What am I going to be like in another 2 weeks time?
Back to christmas, well yes where was I?
Once again I missed out on the festivities oh, don’t get me wrong I was THERE all the time big M and I cooked dinner but I find with christmas comes this big anticipated manic anti-climatic rush and then nothing.
Honestly I get so excited about christmas and then I’m nearly always disappointed when the day arrives.
Too soon it’s over and then I’m left feeling if only, or I wish.
One day, one whole day what am I expecting too happen?
I lie awake in anticipation of the magic of christmas, I love to see the boys get excited. I know they know father christmas is but a figment of the imagination but we love the whole magic of christmas.
Yet at the end of it I’m left feeling disappointed and dejected but I can’t quite put my finger on it.
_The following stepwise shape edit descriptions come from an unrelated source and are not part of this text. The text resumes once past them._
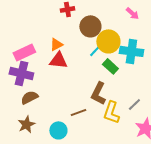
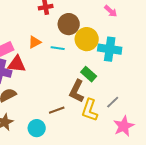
cyan line: (95, 50) -> (58, 48), moved, turned 56
red triangle: (58, 60) -> (17, 64), moved
green rectangle: (110, 66) -> (89, 74), moved

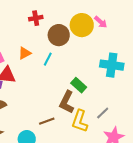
yellow circle: (87, 39) -> (82, 25), moved
cyan line: (58, 48) -> (48, 59), turned -72
cyan cross: (110, 49) -> (112, 65), moved

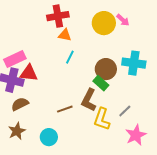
red cross: (36, 18) -> (58, 16), size x1.5
brown circle: (59, 35) -> (106, 69), moved
orange triangle: (25, 53) -> (65, 35), moved, turned 40
brown line: (47, 121) -> (65, 109), moved

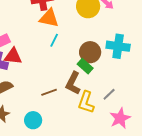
orange triangle: (65, 35) -> (49, 18), size x1.5

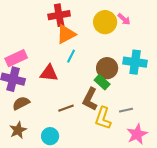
orange triangle: (49, 18) -> (66, 34), turned -40
red triangle: (13, 56) -> (49, 73), moved
gray line: (109, 94) -> (126, 110), turned 32

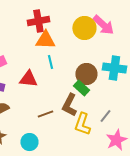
pink arrow: (124, 19) -> (103, 25), size x1.6
orange triangle: (66, 34) -> (45, 40), turned 30
cyan line: (71, 56) -> (50, 62), turned -40
gray line: (126, 110) -> (105, 116), turned -40

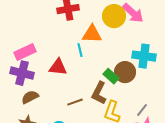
orange triangle: (45, 40) -> (92, 34), moved
brown circle: (86, 74) -> (125, 72), moved
gray line: (105, 116) -> (142, 110), moved

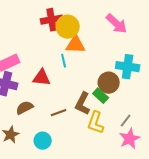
yellow circle: (114, 16) -> (68, 27), moved
green rectangle: (111, 76) -> (101, 96), moved
brown semicircle: (30, 97) -> (25, 108), moved

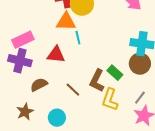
orange triangle: (76, 45) -> (66, 22), moved
brown circle: (109, 83) -> (140, 64), moved
brown line: (59, 113) -> (73, 90), turned 63

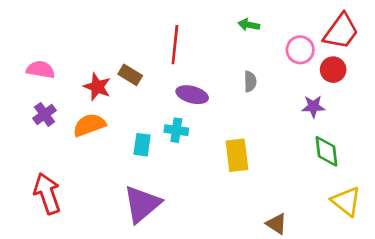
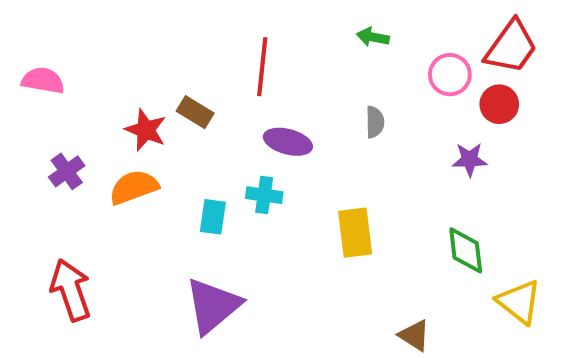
pink semicircle: (41, 70) -> (43, 81), moved
green diamond: (327, 151) -> (466, 250), moved

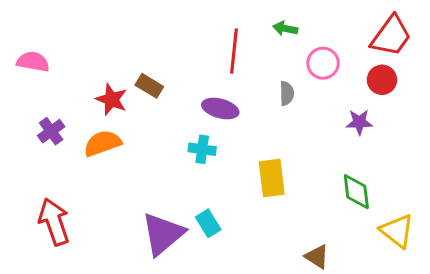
red line: (262, 67) -> (234, 51), moved
pink circle: (450, 75) -> (323, 63), moved
cyan rectangle: (213, 217) -> (208, 223), moved, turned -40

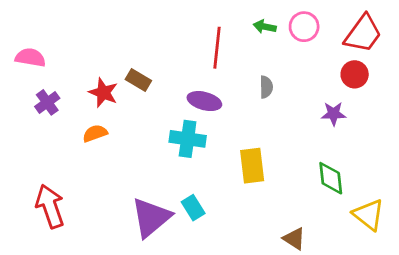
pink circle: (323, 63) -> (304, 27), moved
purple cross: (51, 131) -> (47, 102), moved
orange semicircle: (102, 143) -> (95, 133), size x0.7
cyan cross: (202, 149) -> (188, 139), size x1.4

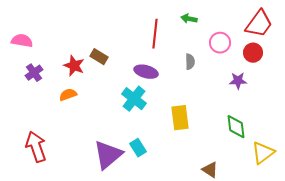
pink circle: (304, 27) -> (220, 43), moved
cyan cross: (188, 139) -> (134, 99), turned 30
yellow triangle: (369, 215) -> (263, 153), turned 45

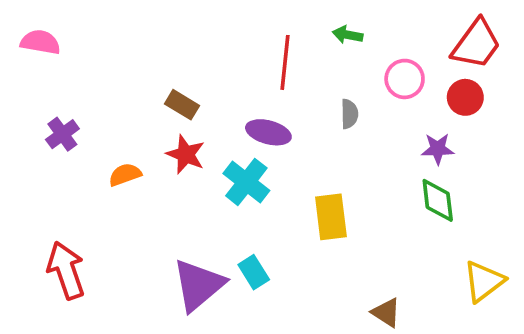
pink semicircle: (22, 41) -> (40, 42), moved
red star: (74, 66) -> (186, 154), moved
green diamond: (236, 127) -> (438, 200), moved

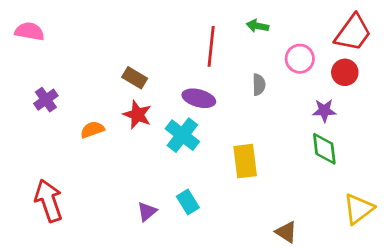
purple triangle: (199, 285) -> (147, 212), size x0.5

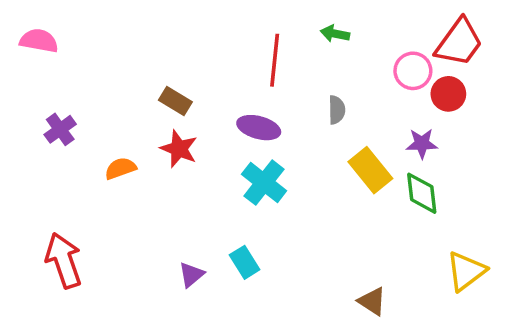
pink circle: (300, 59) -> (413, 71), moved
cyan cross: (182, 135) -> (264, 183), moved
yellow rectangle: (245, 161) -> (370, 170), moved, turned -32

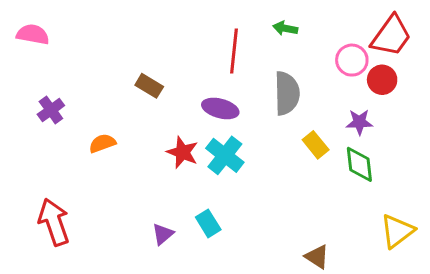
gray semicircle: (337, 110) -> (287, 93), size x1.8
red star: (179, 149) -> (182, 152), moved
yellow rectangle: (370, 170) -> (316, 145), size x0.7

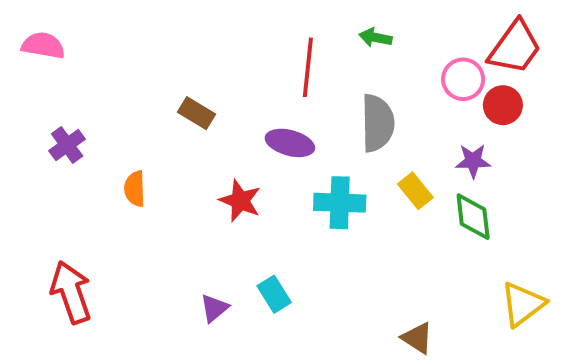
orange semicircle: (102, 143) -> (135, 189), turned -72
cyan cross: (225, 155) -> (340, 203), moved, turned -36

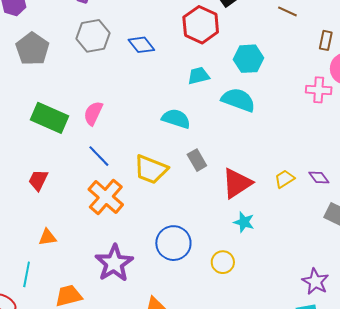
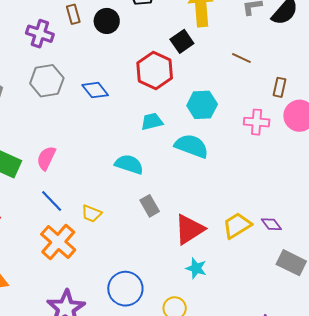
pink cross: (319, 90) -> (257, 122), moved
yellow trapezoid: (151, 169) -> (91, 213), moved, size x0.6
yellow trapezoid: (285, 179) -> (237, 226), size x1.4

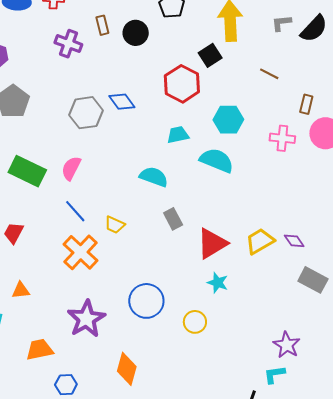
gray hexagon: (47, 81) -> (86, 113), moved

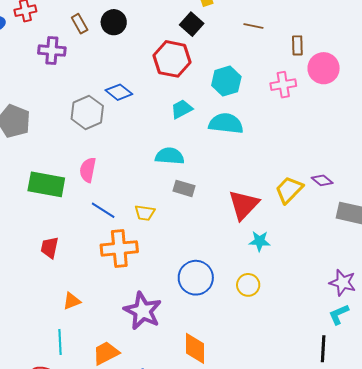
gray rectangle: (173, 219) -> (184, 188), moved, turned -30
orange cross: (81, 252) -> (119, 248), turned -33

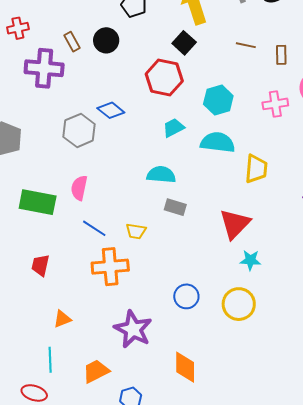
brown rectangle: (297, 45) -> (281, 55), moved
purple cross: (52, 51) -> (44, 68), size x1.4
yellow trapezoid: (289, 190) -> (256, 169), moved, turned 140
blue circle: (196, 278) -> (186, 296), size x0.7
yellow circle: (248, 285) -> (239, 304), size x1.4

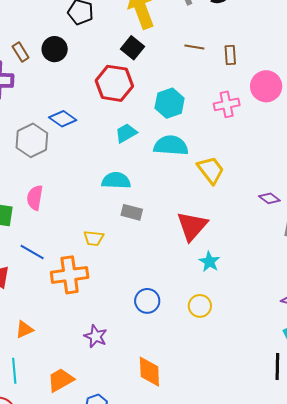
yellow trapezoid: (256, 169) -> (211, 170), turned -40
blue line: (94, 228) -> (32, 252), moved
cyan star: (250, 260) -> (209, 262), turned 30
yellow circle: (239, 304) -> (200, 306), size x0.7
purple star: (133, 329) -> (96, 336), size x0.6

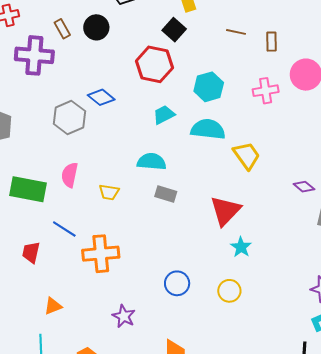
yellow trapezoid: (94, 238) -> (109, 192), moved

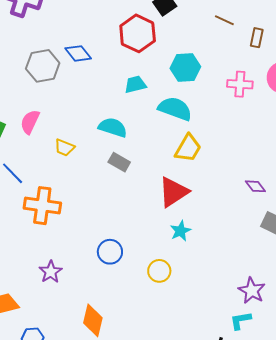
yellow trapezoid: (247, 156) -> (188, 148), moved, turned 52

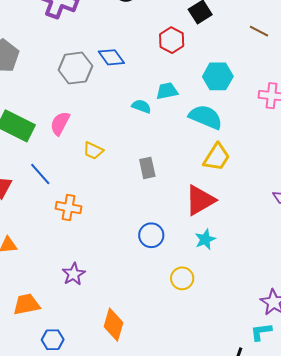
red hexagon: (138, 33) -> (172, 40), size x0.7
cyan semicircle: (113, 127) -> (141, 106), moved, size x0.7
gray rectangle: (119, 162) -> (147, 168), turned 45
orange cross: (42, 206) -> (68, 208), size x0.7
blue circle: (110, 252) -> (151, 235), moved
Is it because I don’t want to ‘enjoy’ christmas too much for that very reason I’ve stated above it’s over so quickly so allowing yourself to get over excited ultimately leads to that feeling of disappointment.
I wonder if my enthusiasm for christmas was quelled by my upbringing as a child, excitement wasn’t a big thing in our house at christmas time.
And every year I swear that I’m going to immerse myself in the whole feeling of christmas, cinnamon, ginger, christmas cake but it never quite happens.
So, here we are again, new years eve, the last day or should I say evening of 2014.
We will shortly be hurtling toward 2015 and another new year.
Each new year brings resolutions, goals, a sense of trepidation and a long list of all the things that you plan to do but inevitably never get around to doing let alone ticking off.
I have two weeks where I can’t drive so that means no school runs and none of the usual running around associated with being a working mum.
Time to rest my dodgy leg, rely on others and big M to do things for me, which will be a real test of my character, undoubtedly my tolerance and patience levels will reach new depths.
But hopefully this ‘down-time’ will allow me to collect my thoughts and decide if 2015 really is going to be ‘my year’ or not.
What will your 2015 look like? Let me know and share what you want to do this year.
Finally A very BIG HAPPY NEW YEAR to those of you who take the time to drop by and read my posts.